Brief
Set out the records again, keeping every word as it is.

[[ Task inputs, beginning ]]

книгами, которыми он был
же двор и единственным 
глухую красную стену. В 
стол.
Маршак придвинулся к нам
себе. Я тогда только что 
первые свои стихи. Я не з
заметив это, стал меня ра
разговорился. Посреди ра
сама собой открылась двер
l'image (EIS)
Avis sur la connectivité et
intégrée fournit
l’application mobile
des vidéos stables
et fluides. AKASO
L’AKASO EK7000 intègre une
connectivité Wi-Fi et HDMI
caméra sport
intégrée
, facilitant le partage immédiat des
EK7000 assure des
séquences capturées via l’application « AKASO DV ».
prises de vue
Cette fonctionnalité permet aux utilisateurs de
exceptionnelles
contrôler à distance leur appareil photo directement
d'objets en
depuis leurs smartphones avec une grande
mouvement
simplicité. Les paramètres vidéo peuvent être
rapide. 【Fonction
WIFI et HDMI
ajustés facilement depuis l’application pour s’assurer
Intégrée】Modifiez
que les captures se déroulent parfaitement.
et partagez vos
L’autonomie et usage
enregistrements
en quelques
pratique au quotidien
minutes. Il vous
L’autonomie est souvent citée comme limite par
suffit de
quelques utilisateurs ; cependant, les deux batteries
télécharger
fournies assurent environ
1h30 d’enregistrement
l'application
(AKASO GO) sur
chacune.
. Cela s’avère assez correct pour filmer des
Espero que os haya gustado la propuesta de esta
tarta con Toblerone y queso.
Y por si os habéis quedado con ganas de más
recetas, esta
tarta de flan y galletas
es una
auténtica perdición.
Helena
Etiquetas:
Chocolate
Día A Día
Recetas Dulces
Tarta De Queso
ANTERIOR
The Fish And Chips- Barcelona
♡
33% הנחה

[[ Task inputs, end ]]

Result of the task
книгами, которыми он был
же двор и единственным 
глухую красную стену. В 
стол.
Маршак придвинулся к нам
себе. Я тогда только что 
первые свои стихи. Я не з
заметив это, стал меня ра
разговорился. Посреди ра
сама собой открылась двер
l'image (EIS)
Avis sur la connectivité et
intégrée fournit
l’application mobile
des vidéos stables
et fluides. AKASO
L’AKASO EK7000 intègre une
connectivité Wi-Fi et HDMI
caméra sport
intégrée
, facilitant le partage immédiat des
EK7000 assure des
séquences capturées via l’application « AKASO DV ».
prises de vue
Cette fonctionnalité permet aux utilisateurs de
exceptionnelles
contrôler à distance leur appareil photo directement
d'objets en
depuis leurs smartphones avec une grande
mouvement
simplicité. Les paramètres vidéo peuvent être
rapide. 【Fonction
WIFI et HDMI
ajustés facilement depuis l’application pour s’assurer
Intégrée】Modifiez
que les captures se déroulent parfaitement.
et partagez vos
L’autonomie et usage
enregistrements
en quelques
pratique au quotidien
minutes. Il vous
L’autonomie est souvent citée comme limite par
suffit de
quelques utilisateurs ; cependant, les deux batteries
télécharger
fournies assurent environ
1h30 d’enregistrement
l'application
(AKASO GO) sur
chacune.
. Cela s’avère assez correct pour filmer des
Espero que os haya gustado la propuesta de esta
tarta con Toblerone y queso.
Y por si os habéis quedado con ganas de más
recetas, esta
tarta de flan y galletas
es una
auténtica perdición.
Helena
Etiquetas:
Chocolate
Día A Día
Recetas Dulces
Tarta De Queso
ANTERIOR
The Fish And Chips- Barcelona
♡
33% הנחה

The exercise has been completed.